「新認定を取るか、止めるか、決めて欲しい」

松山 そこで、新認定制度を導入し、「設備」の認定から、「事業計画」の認定に換えることで、発電する見込みのない案件は認定しないことにします。その要件として、土地と設備の確保に加え、系統との「接続契約の締結」を加えます。発電事業の実現性には系統接続がカギだからです。

――「買取価格の決定」に関しては、2015年度にその時期を、「接続申し込み」時点から「接続契約の締結」時点に変えるなど、FITの運用を変更しました。

松山 買取価格の決定時期までは、「運用の見直し」で対応できました。今度は、法改正によって、認定自体の時期を「接続契約の締結」の後にしたのです。接続契約まで至っていれば、ファイナンスも付きますし、事業実施の確実性は格段に増します。

 逆に言えば、接続契約を締結していなければ、ファイナンスが付かず、事業計画は進みません。そう考えると、本来、最初から「接続契約の締結」を認定の要件にすべきだったのです。だが、そうなっていなかった。そこで、法改正で要件に加えます。

 新認定制度は、滞留案件を取り消すために導入するわけではありません。
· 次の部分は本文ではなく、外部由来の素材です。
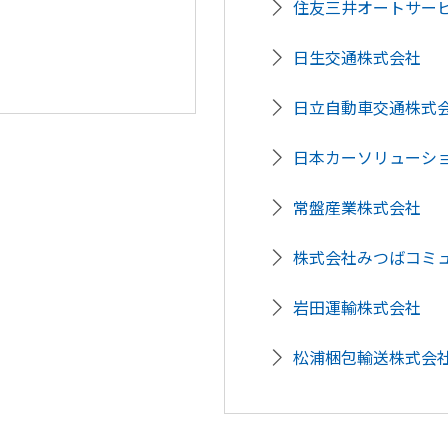
住友三井オートサー
日生交通株式会社
日立自動車交通株式
日本カーソリューシ
常盤産業株式会社
株式会社みつばコミ
岩田運輸株式会社
松浦梱包輸送株式会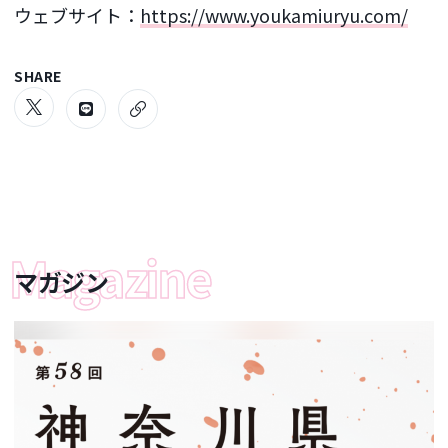
ウェブサイト：
https://www.youkamiuryu.com/
SHARE
マガジン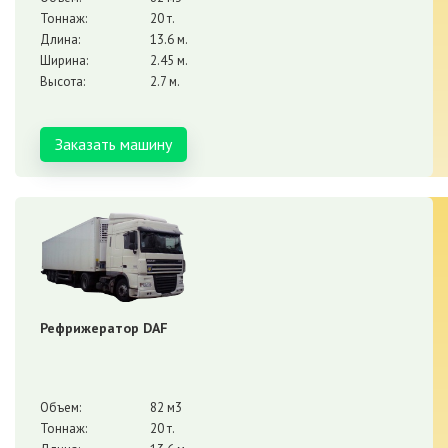
Тоннаж:
20 т.
Длина:
13.6 м.
Ширина:
2.45 м.
Высота:
2.7 м.
Заказать машину
Рефрижератор DAF
Объем:
82 м3
Тоннаж:
20 т.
新規案件も含め、本来の形にし、「再エネ事業」自体を支援する制度にします。

 従って、未稼働、稼働を問わず、全案件について新たな認定制度で事業計画の認定を取り直すことにします。もちろん稼働済み案件は、接続契約を締結した上で系統連系しているわけですから、「見なし規定」を置いて、新認定制度に移行して現状の買取価格は維持されます。

 未稼働案件については、施行日から若干の経過規定(猶予期間)をおき、それまでに接続契約を締結して、新たな認定を取らなければ、今の認定制度でのステータス(買取価格など)は持ち越せません。法改正の施行までに、接続契約を結んで新認定を取るのか、止めるのか、決めて欲しいのです。

 2012年度に認定を取った40円案件は、法改正の施行までに5年経つことになります。普通、系統接続の契約締結に要する期間は9カ月です。5年もあれば、事業性などについて十分に検討する時間はあったはずです。